If trap-dependence or transience is significant, you may account for these lacks of fit as in the Cormack-Jolly-Seber model example. If there are signs of a memory effect, it gets a bit trickier but you may fit a model to account for this issue using hidden Markov models (also known as multievent models when applied to capture-recapture data).

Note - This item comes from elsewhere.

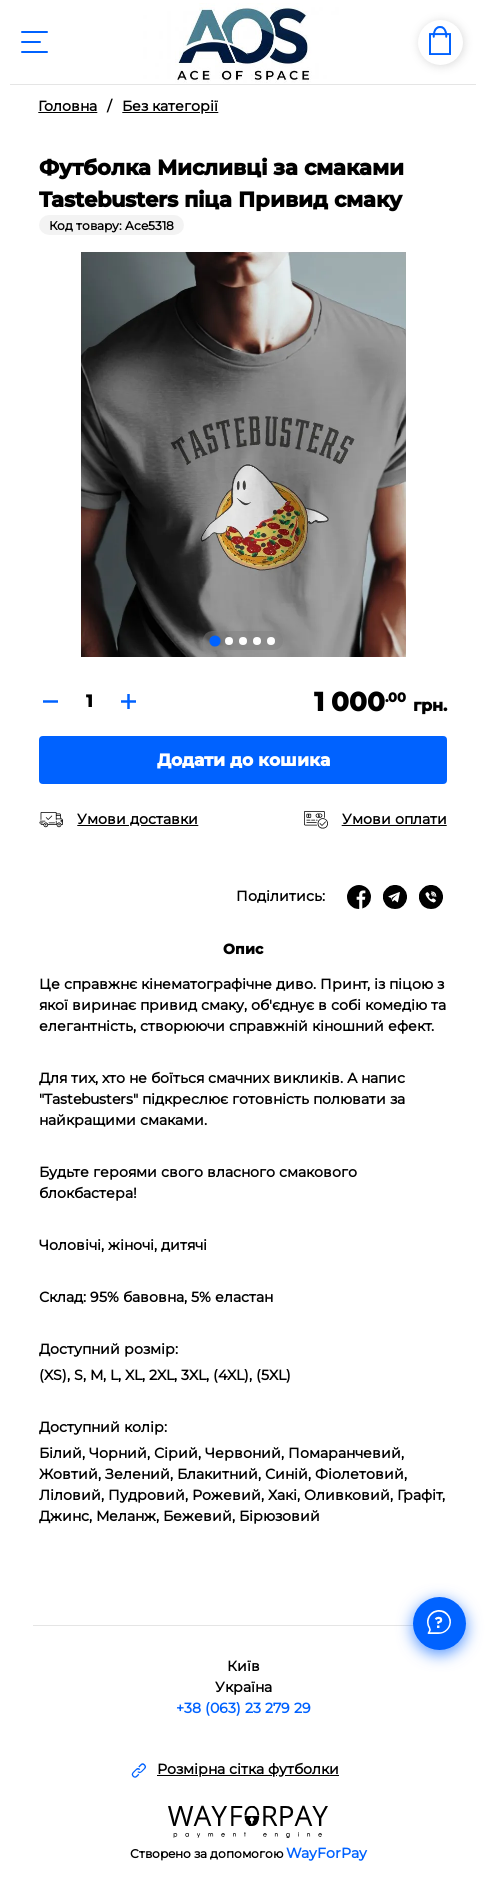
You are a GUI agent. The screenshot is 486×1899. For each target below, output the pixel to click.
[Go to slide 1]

## Various useful functions

Several `U-CARE` functions to manipulate and process capture-recapture data can be mimicked with `R` built-in functions. For example, recoding multisite/state encounter histories in single-site/state ones is easy:
```{r, message=FALSE, warning=FALSE}
# Assuming the geese dataset has been read in R (see above):
geese.hist[geese.hist > 1] <- 1
```
So is recoding states:
```{r, message=FALSE, warning=FALSE}
# Assuming the geese dataset has been read in R (see above):
geese.hist[geese.hist == 3] <- 2 # all 3s become 2s
```
Also, reversing time is not that difficult:
```{r, message=FALSE, warning=FALSE,eval=FALSE}
# Assuming the female dipper dataset has been read in R (see above):
t(apply(dip.fem.hist, 1, rev))
```
What about cleaning data, i.e. deleting empty histories, and histories with no individuals?
```{r, message=FALSE, warning=FALSE,eval=FALSE}
# Assuming the female dipper dataset has been read in R (see above):
mask = (apply(dip.fem.hist, 1, sum) > 0 & dip.fem.freq > 0) # select non-empty histories, and histories with at least one individual
sum(!mask) # how many histories are to be dropped?
dip.fem.hist[mask,] # drop these histories from dataset
dip.fem.freq[mask] # from counts
```
Selecting or gathering occasions is as simple as that:
```{r, message=FALSE, warning=FALSE, eval=FALSE}
# Assuming the female dipper dataset has been read in R (see above):
dip.fem.hist[, c(1,4,6)] # pick occasions 1, 4 and 6 (might be a good idea to clean the resulting dataset)
gather_146 <- apply(dip.fem.hist[,c(1,4,6)], 1, max) # gather occasions 1, 4 and 6 by taking the max
dip.fem.hist[,1] <- gather_146 # replace occasion 1 by new occasion
dip.fem.hist <- dip.fem.hist[, -c(4,6)] # drop occasions 4 and 6
```
Finally, suppressing the first encounter is achieved as follows:
```{r, message=FALSE, warning=FALSE, eval=FALSE}
# Assuming the geese dataset has been read in R (see above):
for (i in 1:nrow(geese.hist)){
occasion_first_encounter <- min(which(geese.hist[i,] != 0)) # look for occasion of first encounter
geese.hist[i, occasion_first_encounter] <- 0 # replace the first non zero by a zero
}
# delete empty histories from the new dataset
mask <- (apply(geese.hist, 1, sum) > 0) # select non-empty histories
sum(!mask) # how many histories are to be dropped?
geese.hist[mask,] # drop these histories from dataset
geese.freq[mask] # from counts
```

Besides these simple manipulations, several useful `U-CARE` functions needed a proper `R` equivalent. 
I coded a few of them, see the list below and ?name-of-the-function for more details. 

* `marray` build the m-array for single-site/state capture-recapture data;
* `multimarray` build the m-array for multi-site/state capture-recapture data;
* `group_data` pool together individuals with the same encounter capture-recapture history.
* `ungroup_data` split encounter capture-recapture histories in individual ones.